For every jurisdiction we publish a 0-100 data-confidence score and a tier badge. Four orthogonal components: how much of the country's corpus is LLM-analysed (35%), how many of the six dimensions are covered (25%), how many distinct regulators contribute (15%), and the share of extracted fields backed by a Phase 1 verbatim quote (25%). The badge shown on the home table, the country profile and the recommended-moves cards reflects this score.

Calibration — gold set + F1 + drift gate

Every change to the extraction logic is measured against a hand-labelled ground truth.

The gold set is a stratified sample seeded with the current extraction; a human reviewer corrects each field and pastes a verbatim source quote, then flips reviewed: true. The comparator (scripts/gold.py report) reports per-field precision, recall and F1 against a saved baseline. CI fails any PR that drops a field by more than 5 percentage points.

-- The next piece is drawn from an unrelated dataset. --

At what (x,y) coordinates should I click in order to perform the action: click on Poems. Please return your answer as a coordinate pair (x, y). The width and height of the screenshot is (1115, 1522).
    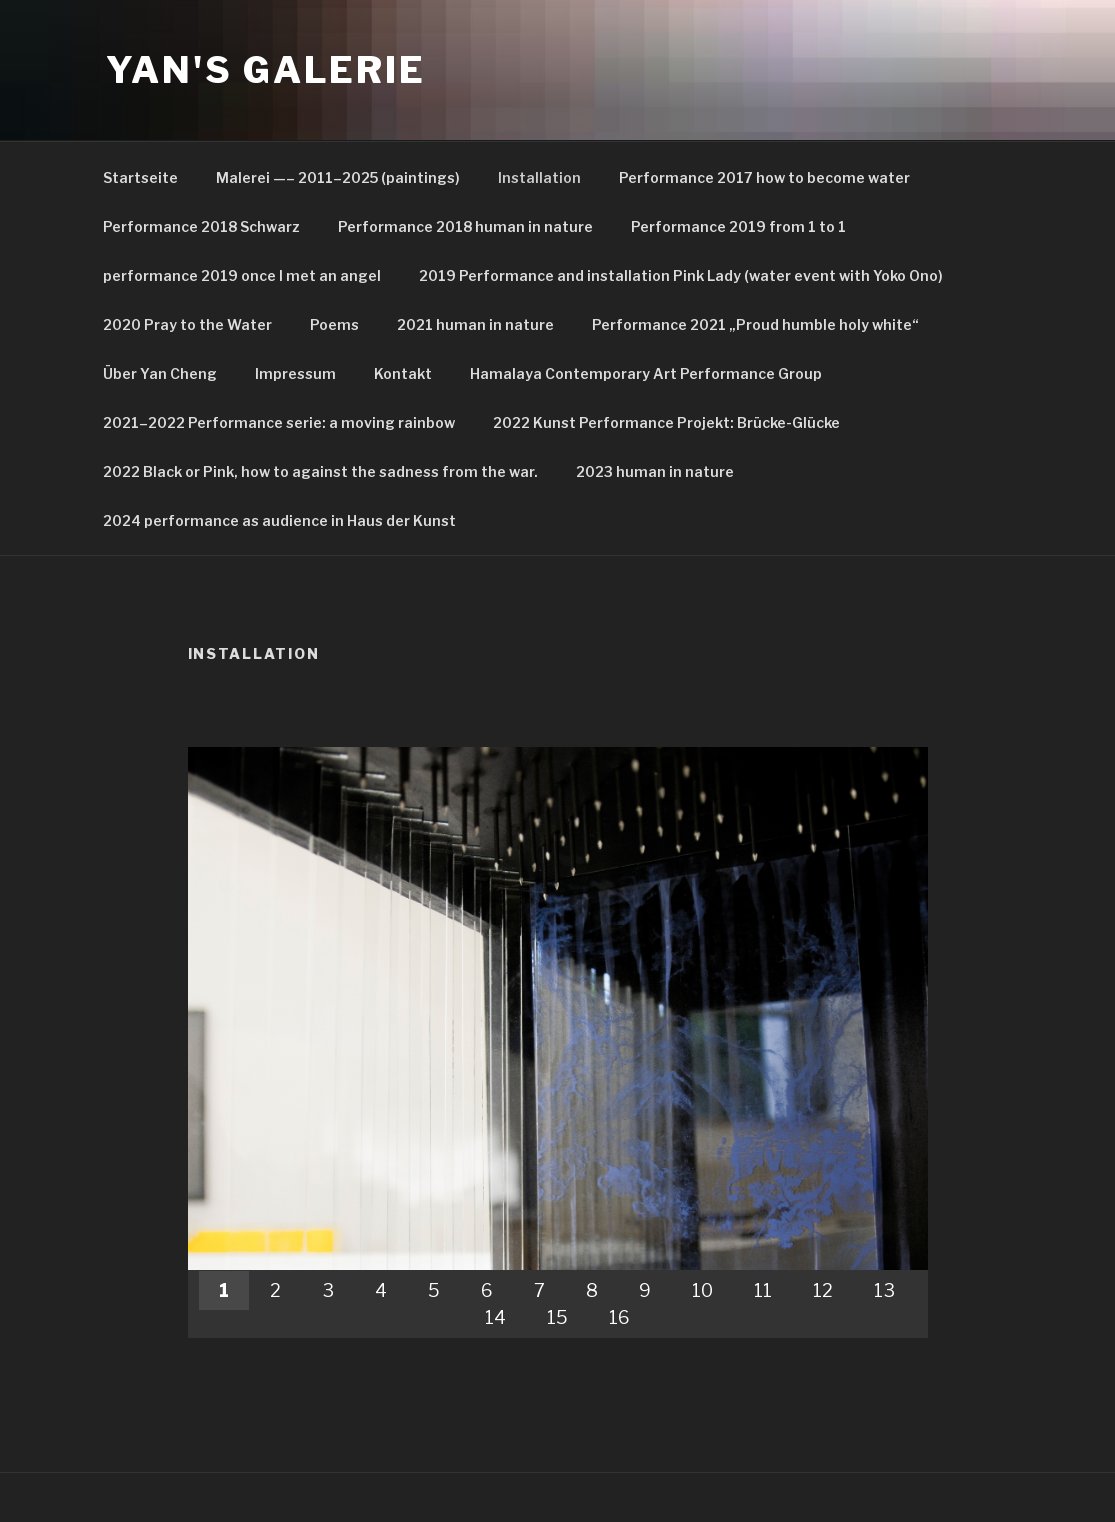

Current measurement on a 13-row starter pack: support-weighted F1 = 0.80. The model is perfect on exige_certificacao_independente and escopo (1.00) and strong on regime (0.91). The two structural weaknesses are unchanged after the Phase 1 rerun: a bias toward TRUE on exige_seguranca_custodia (0.36) and exige_kyt_aml (0.50), where the source body uses descriptive prose rather than the imperative verbs the validator demands. Net effect for the decision-maker: those two triggers should be cross-checked manually before any commercial move; the other eleven fields are reliable.

Honest limits

What this dashboard is NOT.

Two jurisdictions (IN, SE) have only stub norms — the analysis pass returned no usable signals. They are shown for completeness, not for ranking.
competidores_ativos and forca_relacionamento_certik are intentionally empty — they require business-development input that the LLM cannot infer from public text.
A handful of national gazettes are behind aggressive firewalls and were fetched from official archive snapshots; their content can be slightly stale until the next refresh cycle.
The opportunity score is a heuristic — a high score is a candidate to investigate, not a closed sale.